Diese komischen Abmahnbriefe gibts schon ewig, die werden in die Tonne getreten wenn man weiß, dass man nix gemacht hat und gut ist.

Z.B. das was da mit diesen Pornoseiten war, für solche Abmahnbriefe würde ich keine 50 € im Jahr ausgeben, nur um diese nicht zu bekommen.

Zudem wäre ich bzgl.
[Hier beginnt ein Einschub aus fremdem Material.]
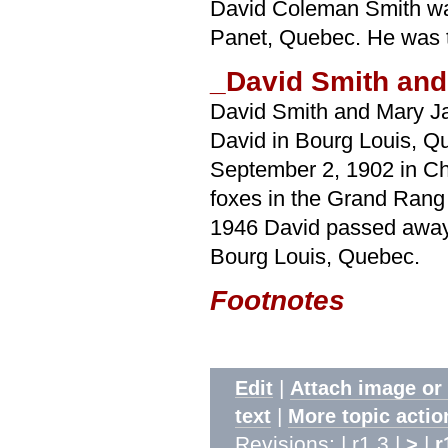
David Coleman Smith wa
Panet, Quebec. He was th
_David Smith and
David Smith and Mary J
David in Bourg Louis, Q
September 2, 1902 in Ch
foxes in the Grand Rang 
1946 David passed away a
Bourg Louis, Quebec.
Footnotes
|
Edit
Attach image or
|
text
More topic actio
Revisions: | r1.3 |
|
>
r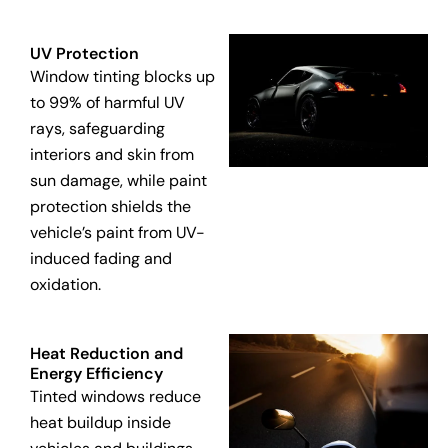
UV Protection
Window tinting blocks up
to 99% of harmful UV
rays, safeguarding
interiors and skin from
sun damage, while paint
protection shields the
vehicle’s paint from UV-
induced fading and
oxidation.
Heat Reduction and
Energy Efficiency
Tinted windows reduce
heat buildup inside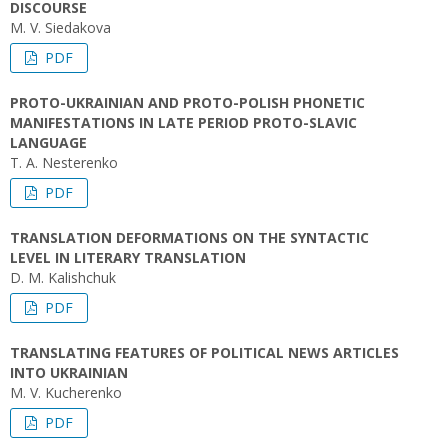
DISCOURSE
M. V. Siedakova
PDF
PROTO-UKRAINIAN AND PROTO-POLISH PHONETIC
MANIFESTATIONS IN LATE PERIOD PROTO-SLAVIC
LANGUAGE
T. A. Nesterenko
PDF
TRANSLATION DEFORMATIONS ON THE SYNTACTIC
LEVEL IN LITERARY TRANSLATION
D. M. Kalishchuk
PDF
TRANSLATING FEATURES OF POLITICAL NEWS ARTICLES
INTO UKRAINIAN
M. V. Kucherenko
PDF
VPN Tunneln  zu Anbietern, welche ich nicht kenne, sehr sehr vorsichtig.
Nicht dass hier Bankgeschäfte oder Bestellungen Passwörter usw mitgelesen werden.
Da würde ich mich ganz ganz ganz genau erkundigen bevor ich so was eingehe.


----------



## Knaeckebrot93 (17. Juni 2014)

Also ich nutze als Clientprogramm Open VPN und als VPN Server entweder diesen hier Free VPN Accounts | FreeVPN.me - Free OpenVPN and PPTP Accounts (bevorzugt ,da non Logging) ,oder andere wie z.B. von hier Free VPN Accounts • 100% Free PPTP and OpenVPN Service .
Mein Downstream sinkt dadurch zwar von normalerweiße 6,5mb/s auf ca 2mb/s ,aber bei ner 4000er Leitung wird sich das wohl nicht bemerkbar machen .
Aber wie hier bereits gesagt wurde sensible Daten würde ich nicht über einen fremden VPN Anbieter (Der dir kaum bekannt ist) leiten .
Für Open VPN gibt es glaube ich auch eine Android Version.


----------